Senators Bob Menendez (D-NJ) and Michael McCaul (R-TX) wrote in a letter to Secretary of State Antony Blinken and CIA Director William Burns that “the establishment of intelligence facilities and expansion of military ties this close to U.S. territory is a significant, escalatory step” while requesting Congress be properly briefed on the subject.

During an interview with NBC’s Meet the Press, Blinken stated following a high-profile trip to Beijing to meet with Xi and other senior officials that his department had brought up the spy base issue with the Cuban government.

“For them, there’s no secret about the concerns that we have…and the fact that we’re watching this very carefully,” Blinken said.

He also stated that Washington has been continually “engaging in a number of countries over the last couple of years” where “China is trying to get a foothold.”

“And as I said, in a variety of places where China has tried to get a foothold, militarily or with intelligence, we’ve been not only looking at that, we’ve been taking action to try to push back, and we’ve had some success,” Blinken also said.

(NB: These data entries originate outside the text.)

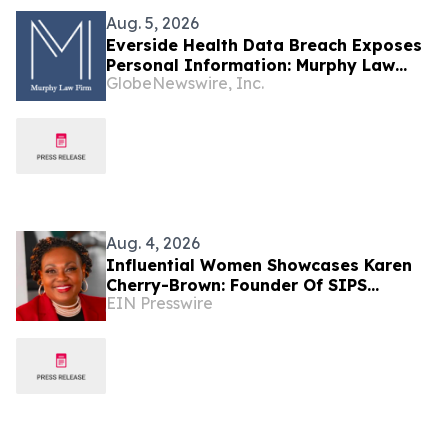
Aug. 5, 2026
Everside Health Data Breach Exposes
Personal Information: Murphy Law
GlobeNewswire, Inc.
Firm Investigates Legal Claims
Aug. 4, 2026
Influential Women Showcases Karen
Cherry-Brown: Founder Of SIPS
EIN Presswire
Healthcare Solutions And Healthcare
Champion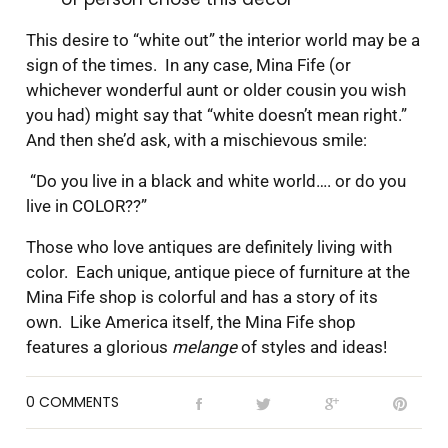
This desire to “white out” the interior world may be a
sign of the times. In any case, Mina Fife (or
whichever wonderful aunt or older cousin you wish
you had) might say that “white doesn’t mean right.”
And then she’d ask, with a mischievous smile:
“Do you live in a black and white world…. or do you
live in COLOR??”
Those who love antiques are definitely living with
color. Each unique, antique piece of furniture at the
Mina Fife shop is colorful and has a story of its
own. Like America itself, the Mina Fife shop
features a glorious
melange
of styles and ideas!
0 COMMENTS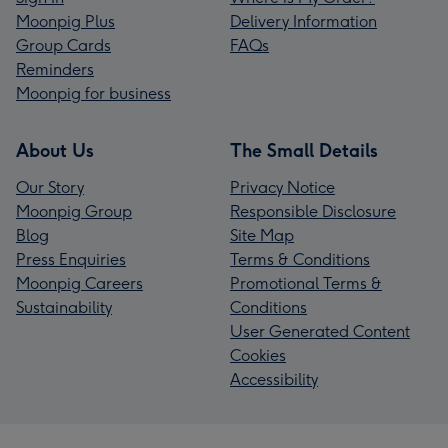
Moonpig Plus
Delivery Information
Group Cards
FAQs
Reminders
Moonpig for business
About Us
The Small Details
Our Story
Privacy Notice
Moonpig Group
Responsible Disclosure
Blog
Site Map
Press Enquiries
Terms & Conditions
Moonpig Careers
Promotional Terms &
Sustainability
Conditions
User Generated Content
Cookies
Accessibility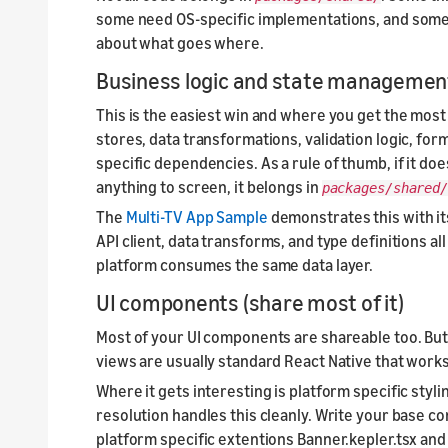
some need OS-specific implementations, and some s
about what goes where.
Business logic and state management 
This is the easiest win and where you get the most 
stores, data transformations, validation logic, form
specific dependencies. As a rule of thumb, if it doe
anything to screen, it belongs in
packages/shared
The
Multi-TV App Sample
demonstrates this with it
API client, data transforms, and type definitions al
platform consumes the same data layer.
UI components (share most of it)
Most of your UI components are shareable too. Butto
views are usually standard React Native that work
Where it gets interesting is platform specific styli
resolution handles this cleanly. Write your base c
platform specific extentions Banner.kepler.tsx and M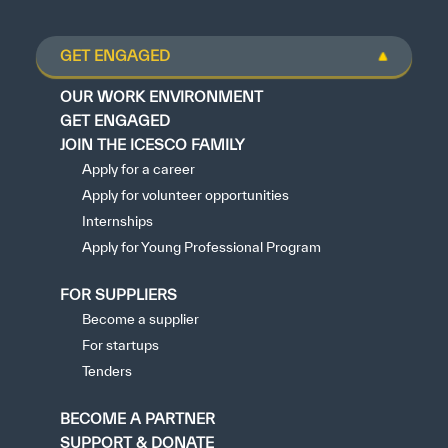
GET ENGAGED
OUR WORK ENVIRONMENT
GET ENGAGED
JOIN THE ICESCO FAMILY
Apply for a career
Apply for volunteer opportunities
Internships
Apply for Young Professional Program
FOR SUPPLIERS
Become a supplier
For startups
Tenders
BECOME A PARTNER
SUPPORT & DONATE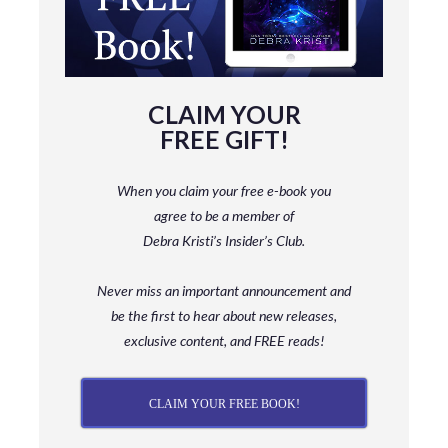
CLAIM YOUR
FREE GIFT!
When you claim your free e-book you
agree to be a member
of
Debra Kristi’s Insider’s Club.
Never miss an important announcement and
be
the first to hear about new releases,
exclusive content, and FREE reads!
CLAIM YOUR FREE BOOK!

Simmons told the Herald that the CCP’s deployment in Cuba three decades ago came immediately following the collapse of the Soviet Union and came at a time when Beijing was not considered any kind of international adversary or superpower (in 1990, mainland China had a smaller economy than the city of Tokyo).

“But the conventional wisdom was that China just seized the political opportunity because of the collapse of the Soviet Union. That was the simplified D.C. logic. We could see the ships going in and the weapons coming off. But for the most part, Washington didn’t want to ask the hard questions,” Simmons added as a caveat.

National Security Council spokeswoman Kate Waters declined to confirm Simmons’ version of events in comments to the Herald, but hinted that the deployment of Chinese infrastructure in Cuba was not exactly new.

“There also seems to be a mix-up here because the Administration’s position has not been that this is a recent development, though there has been some misreporting that has suggested that,” Waters said.

Decades of pattern analysis

Elaborating on what a signal intelligence facility is capable of, Simmons painted a far more concerning picture of its significance as compared with the Chinese spy balloon, which was apparently built with commercially available made in America parts, according to recent reports.

Simmons said that Cuba is “amazingly proficient at what we call pattern analysis.”

The relevance is, that because Cuba is so close to America, “They triage who the important numbers are, and they can tell you that Chris Simmons, on average, makes three phone calls to this number for the CIA.”

“So they don’t know what I’m saying, but just the pattern tells them who I’m operating with and what’s normal for me,” he added.

Cuba — and the area the CCP’s intelligence assets are reportedly operating out of —  is about 100 miles from Florida, a distance comparable to that between Taiwan and mainland China.

During the Cold War, the U.S. Air Force made use of the Ching Chuan Kang air base on Taiwan, then commonly considered “Free China” versus the communist mainland.

More recently, with tensions rising between Washington and the CCP under leader Xi Jinping, the U.S. has been deploying more military forces to Taiwan while high-ranking American officials meet with counterparts from the Republic of China, as Taiwan is officially known.

In December 2021, Voice of America noted that the U.S. doubled its forces stationed in the Republic. 

The official count had raised from 20 to 39 over the span of roughly 9 months.

And while that number is certainly small, “The escalation is subtle but unmistakable,” a military affairs consultant for a think tank told VOA.

By this February the U.S. was said to be deploying as many as 200 soldiers to Taiwan “in the coming months,” the Wall Street Journal reported at the time.

The deployment was for the purposes of “expand[ing] a training program the Pentagon has taken pains not to publicize as the U.S. works to provide Taipei with the capabilities it needs to defend itself without provoking Beijing,” authors summarized.